A number of Medicare HMOs pulled out of markets this year because providers refused to deal with them, not because HCFA was paying them poorly.
That's what an expert panel told members of the Medicare Payment Advisory Commission at its meeting last week in Washington.
After years of consolidation in many markets, hospitals and large medical groups can confidently walk away from Medicare HMOs' offers if the money isn't right.
"Plans are in a weaker negotiating position," said Marsha Gold, a senior fellow at Plainsboro, N.J.-based Mathmatica Policy Research, who interviewed health plan officers for the report to MedPAC.
Historically, Medicare fee-for-service payments are richer than Medicare managed-care payments, just as traditional insurance pays providers better than commercial managed care.
"Providers have the option of reverting to fee-for-service Medicare, and some are saying to plans, 'We want out,' " said Robert Hurley, an associate professor at the Medical College of Virginia at Virginia Commonwealth University in Richmond. "In some markets where there used to be more contracting entities, there's now only one. The providers are locking arms and saying no (to Medicare HMOs)."

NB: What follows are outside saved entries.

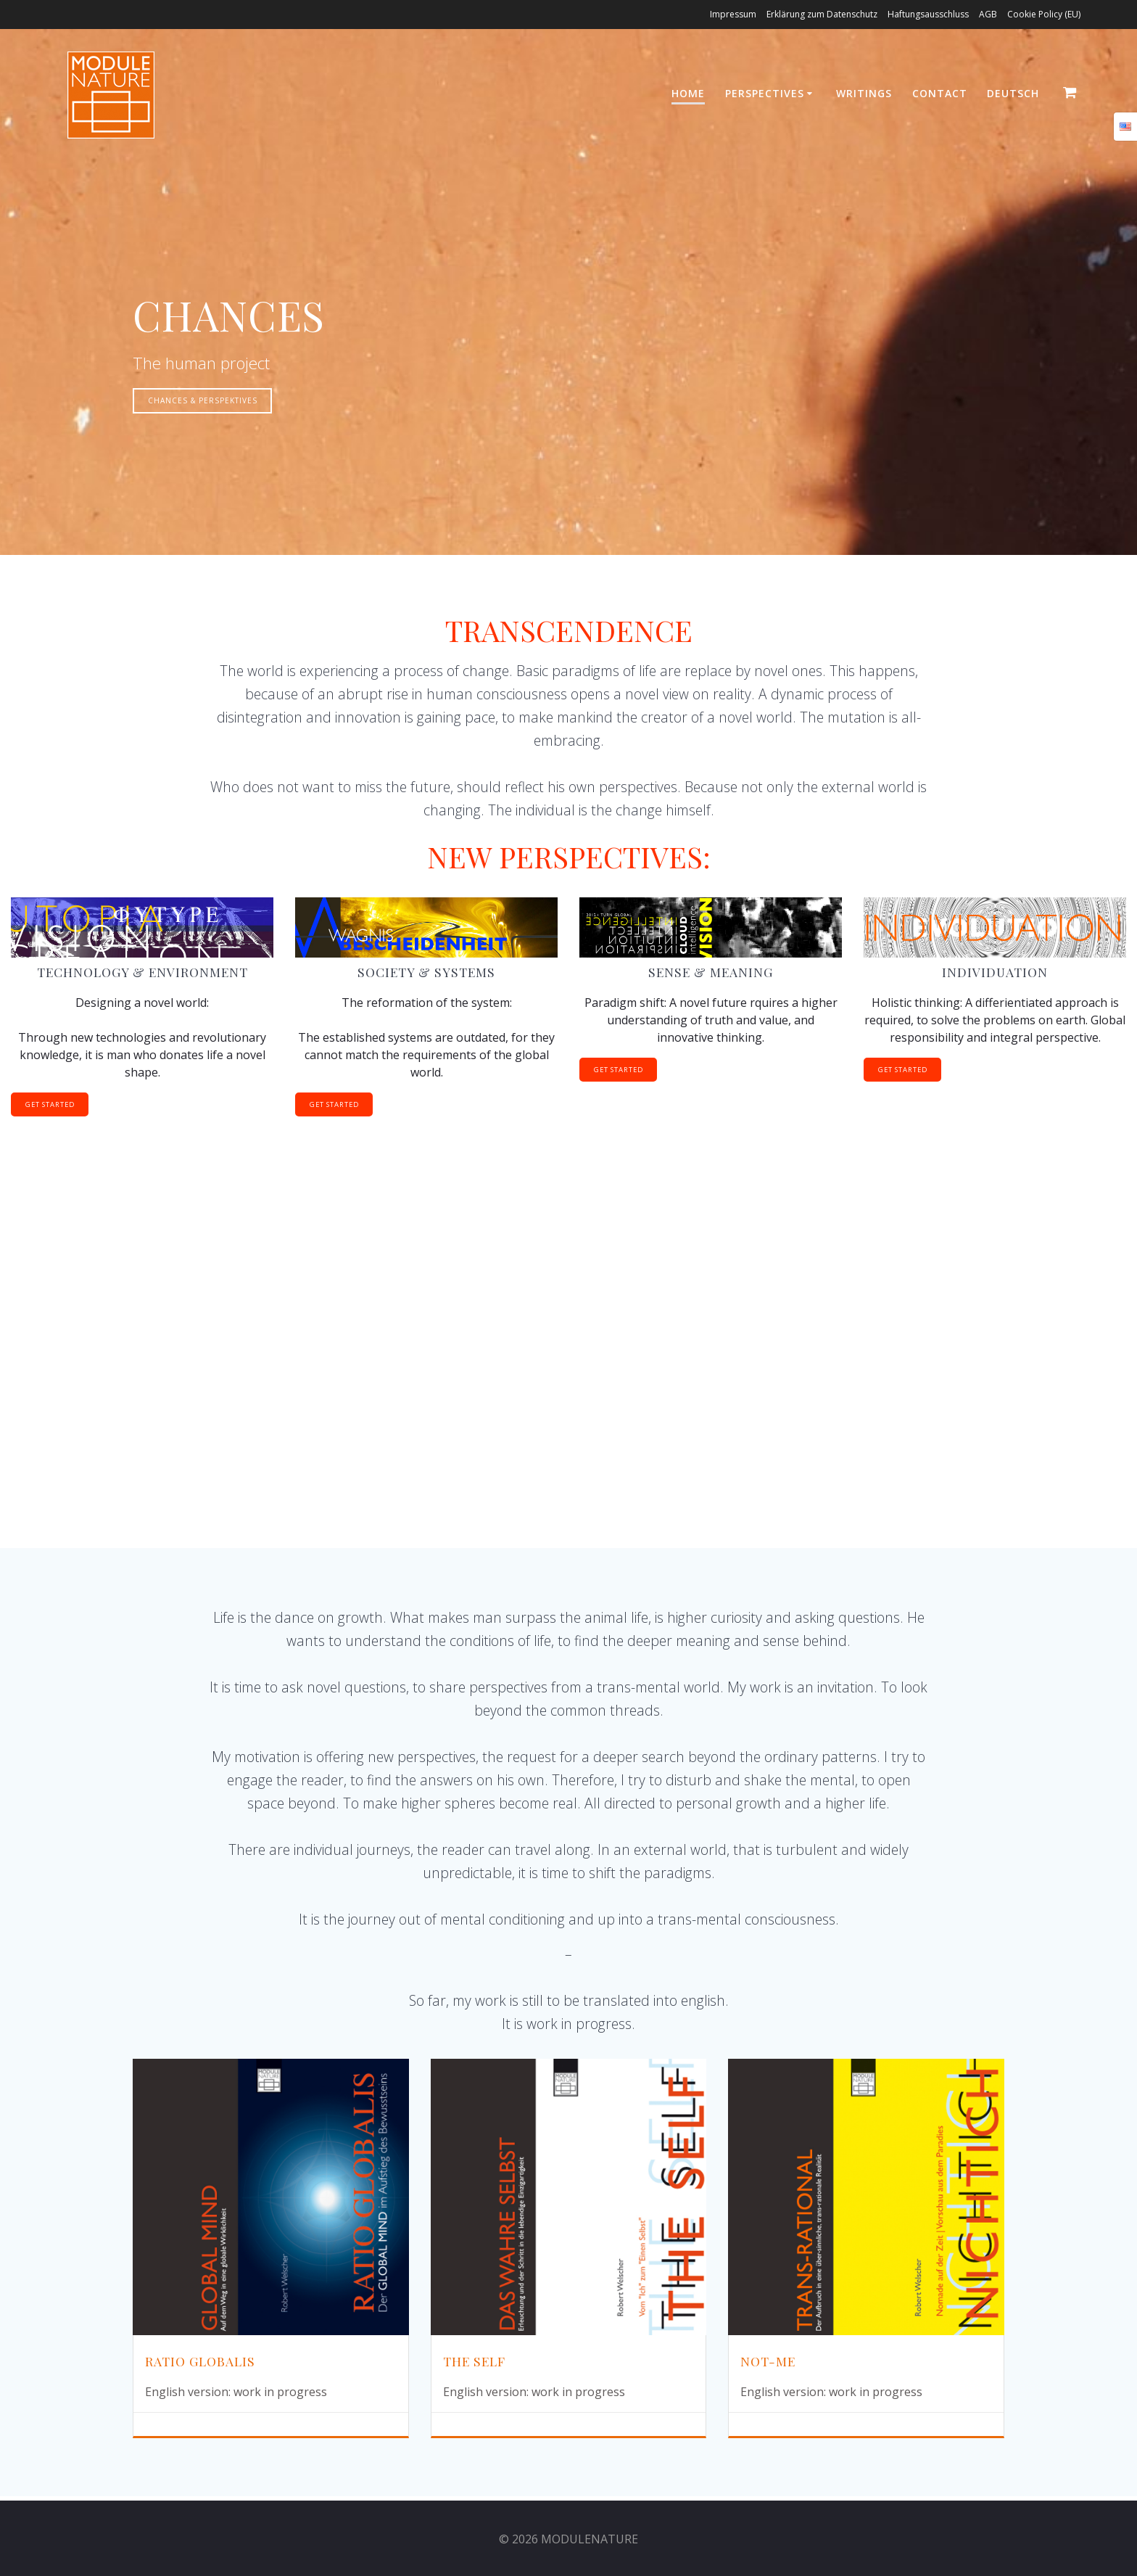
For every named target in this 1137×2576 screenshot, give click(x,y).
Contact (939, 93)
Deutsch (1013, 93)
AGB (988, 14)
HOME (688, 93)
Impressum (733, 14)
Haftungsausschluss (928, 14)
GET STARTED (54, 1106)
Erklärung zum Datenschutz (821, 14)
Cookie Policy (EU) (1043, 14)
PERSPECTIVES (764, 93)
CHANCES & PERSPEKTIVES (204, 401)
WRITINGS (864, 93)
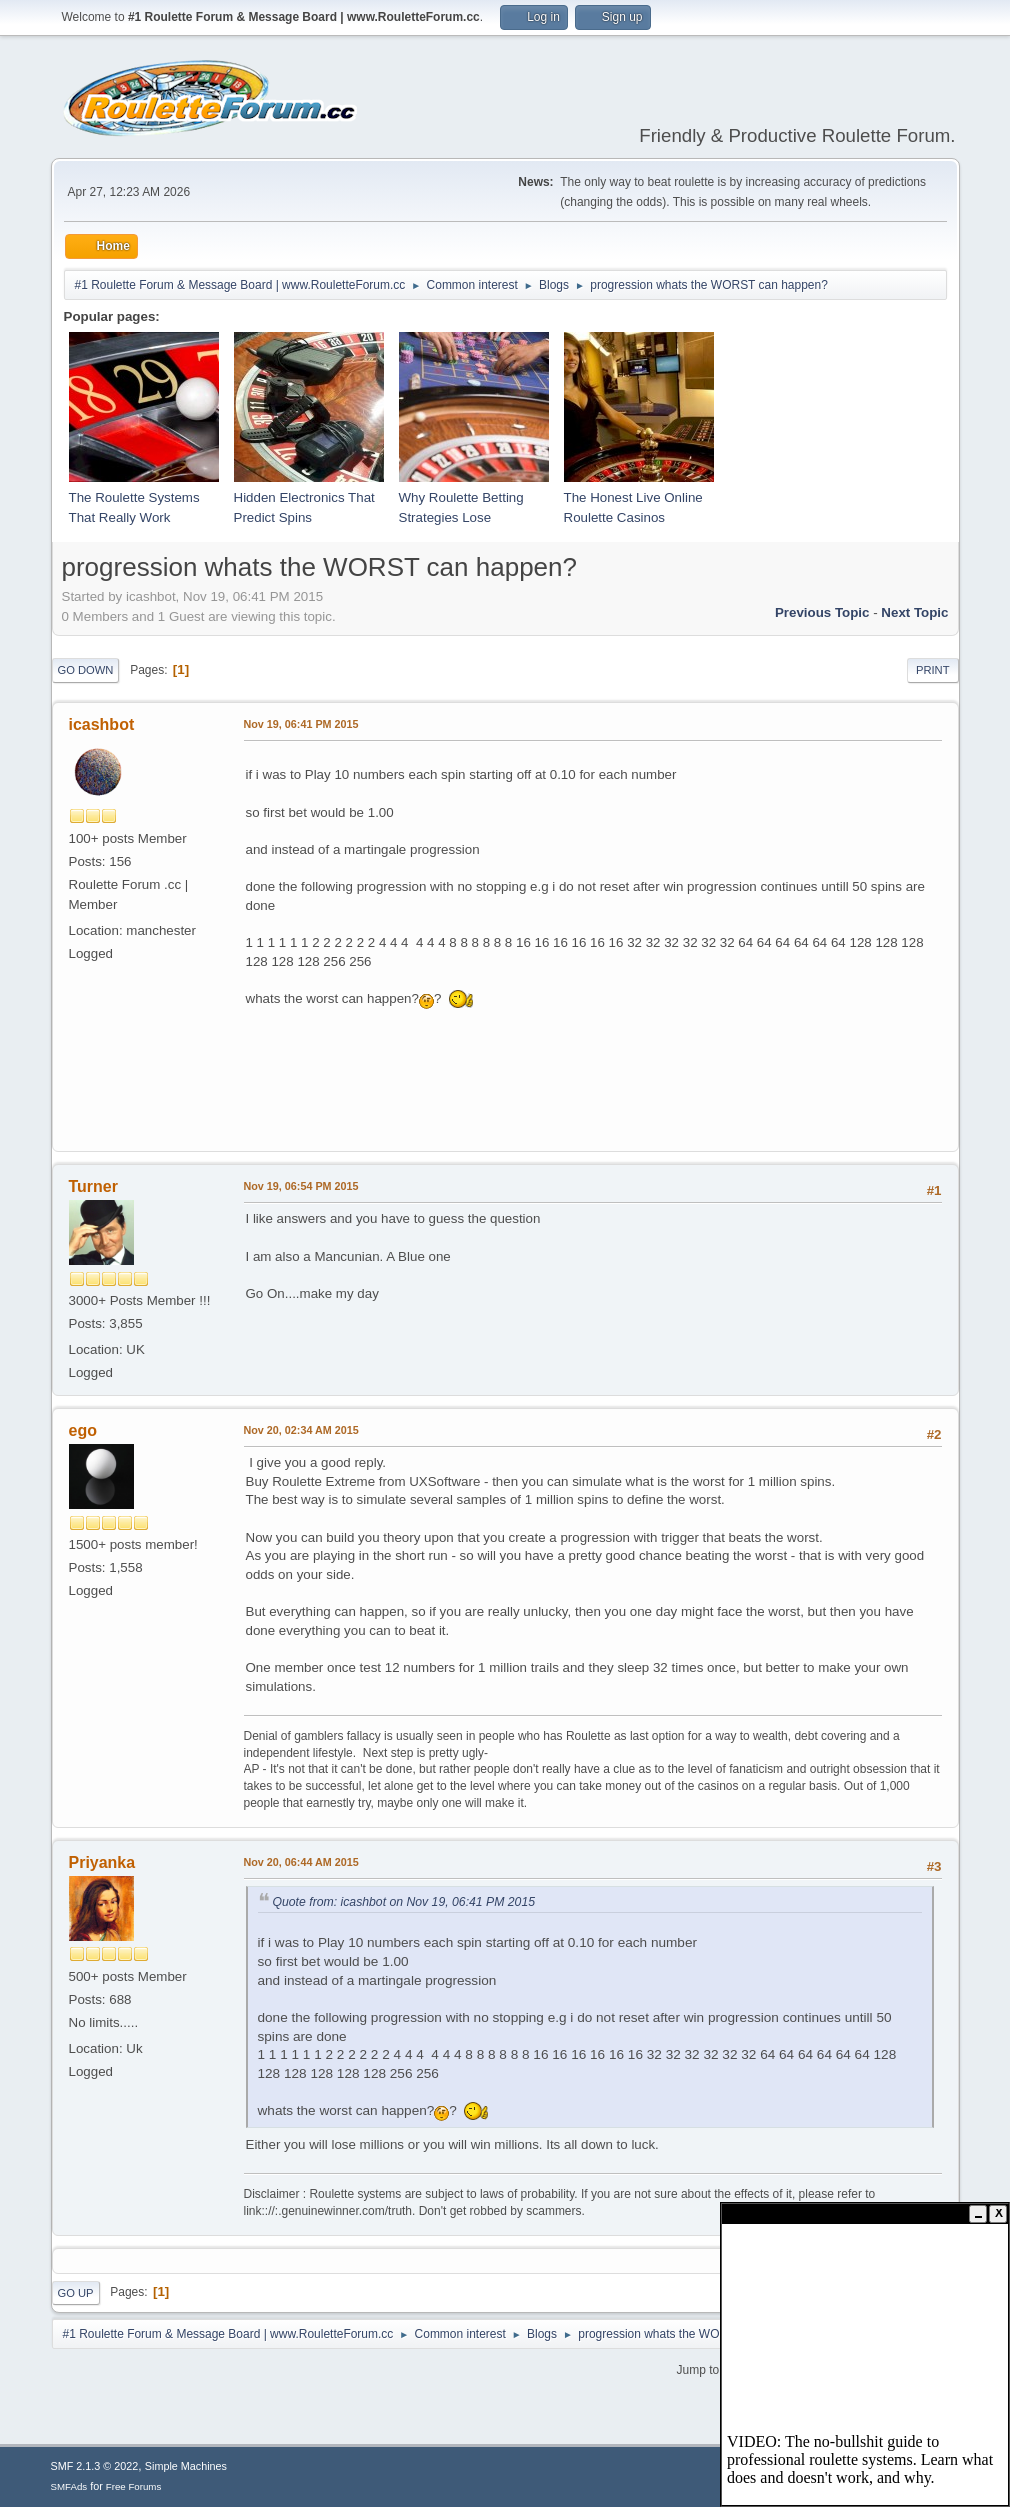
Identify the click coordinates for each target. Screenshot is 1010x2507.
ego (83, 1430)
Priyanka (102, 1862)
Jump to (698, 2370)
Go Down (86, 670)
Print (933, 670)
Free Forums (134, 2486)
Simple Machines (186, 2466)
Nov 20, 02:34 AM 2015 (301, 1430)
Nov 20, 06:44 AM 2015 (301, 1862)
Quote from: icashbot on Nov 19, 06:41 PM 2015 (404, 1902)
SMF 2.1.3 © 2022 (95, 2466)
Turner (93, 1186)
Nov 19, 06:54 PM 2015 (301, 1186)
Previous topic (822, 612)
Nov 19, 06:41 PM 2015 (301, 724)
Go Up (76, 2293)
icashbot (102, 724)
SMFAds (69, 2486)
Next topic (914, 612)
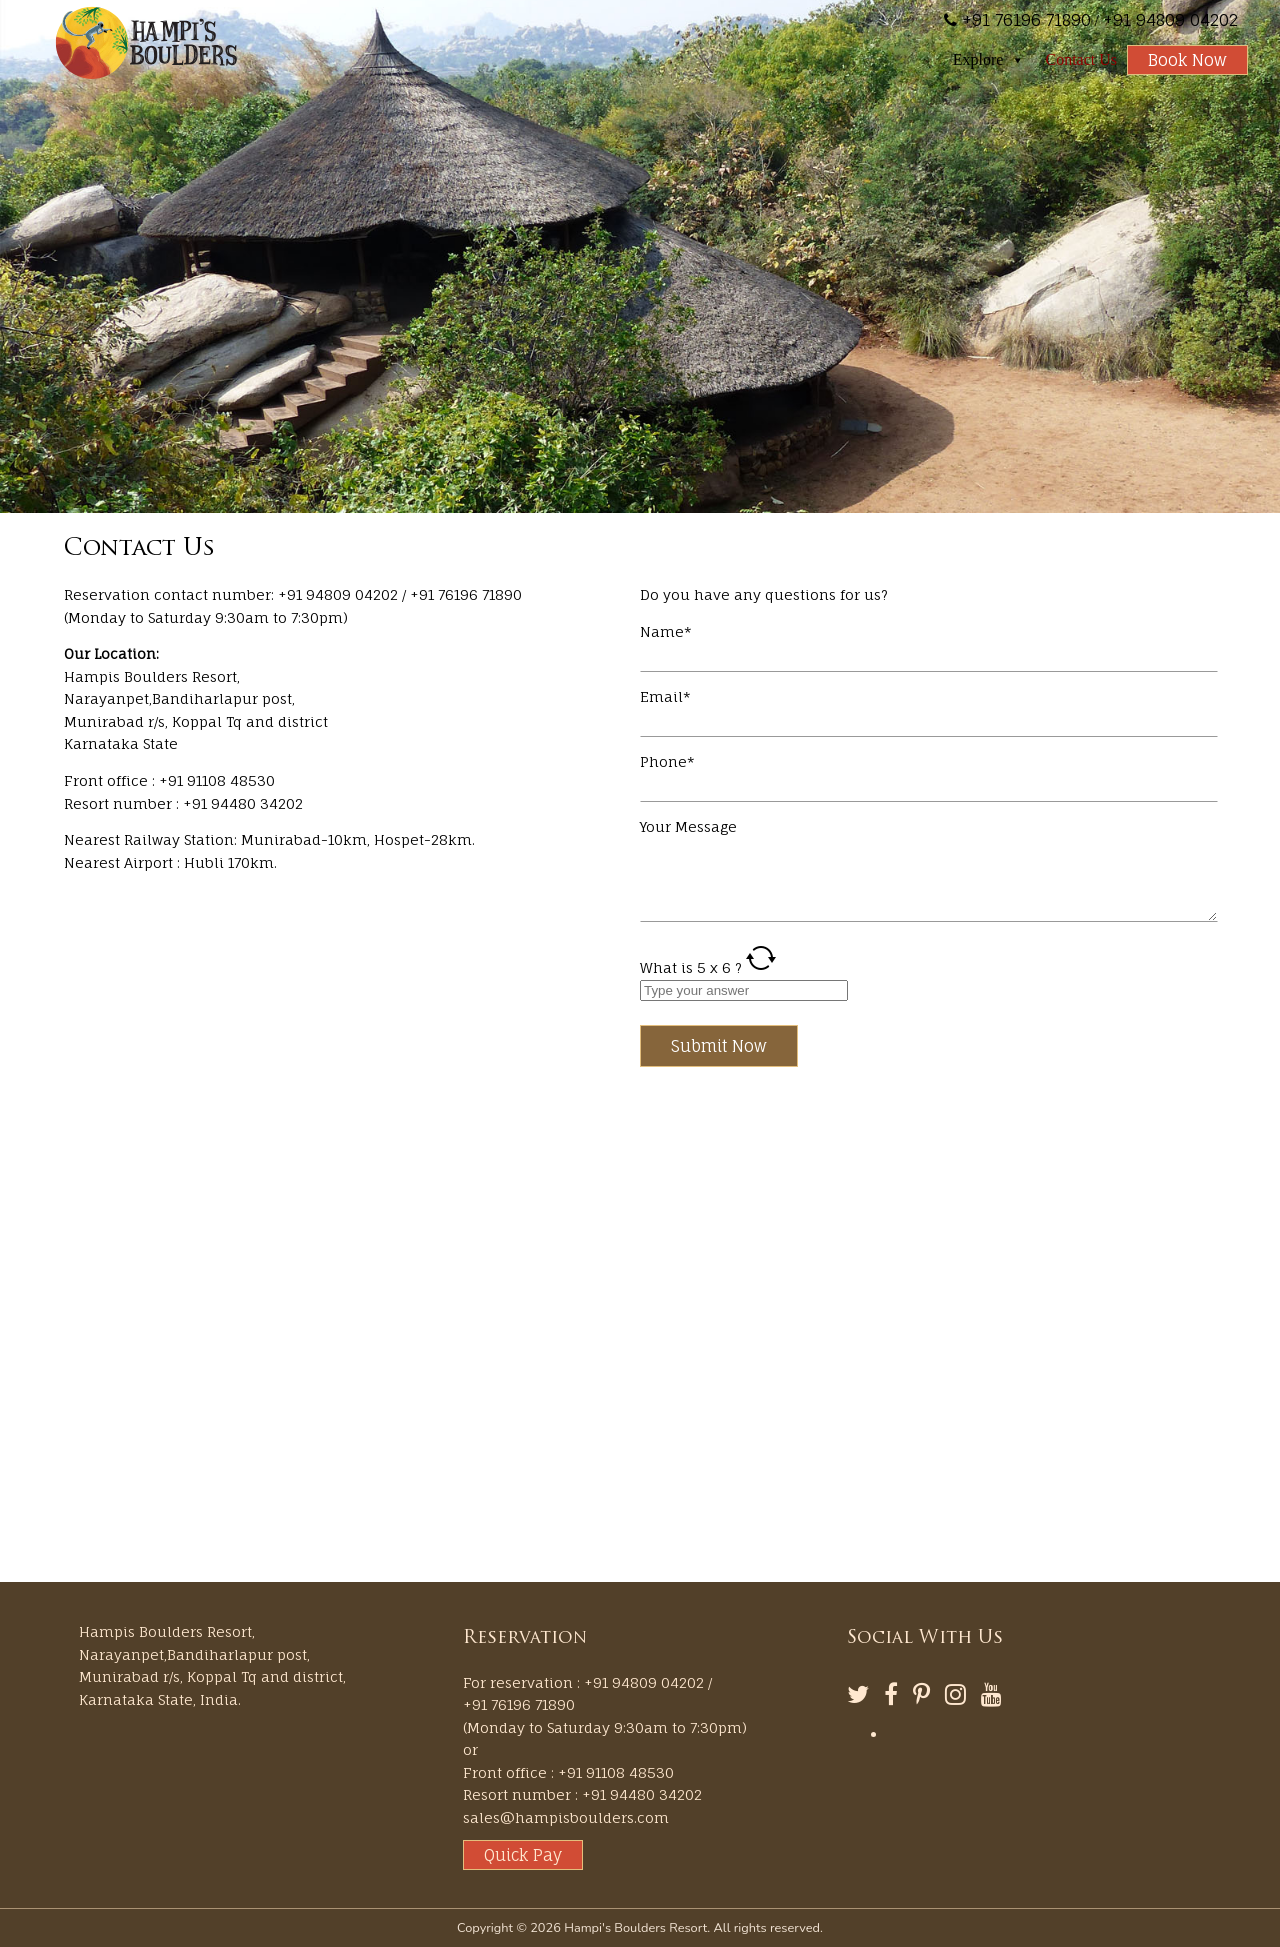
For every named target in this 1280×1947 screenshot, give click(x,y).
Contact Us (1081, 59)
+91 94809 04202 (1170, 20)
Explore (989, 60)
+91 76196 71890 (1024, 20)
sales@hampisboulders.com (566, 1817)
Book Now (1187, 60)
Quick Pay (523, 1855)
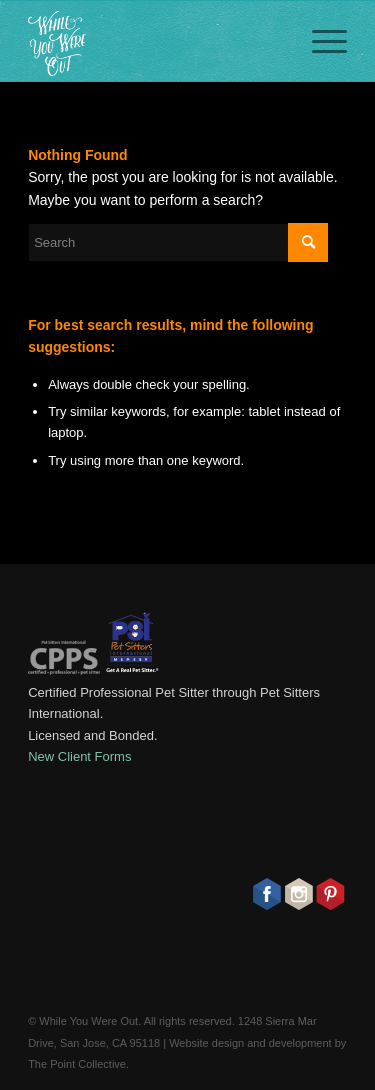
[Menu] (319, 41)
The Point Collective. (78, 1064)
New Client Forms (79, 756)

George Strumpf, senior vice president for legislative affairs at the Alliance of Community Health Plans, a group of not-for-profit HMOs, said such incidents are anecdotal.
"It's not a widespread phenomenon," Strumpf said. "It is happening in some markets, and the rationale is easy to understand: There's just not enough money on the table to meet the demands of health plans and the providers they contract with."
At a time when providers are facing Medicare payment reductions, Medicare managed care is generally not welcome. Providers in the Northeast have gone as far as to publicly campaign in favor of traditional Medicare fee-for-service coverage (May 31, p. 8).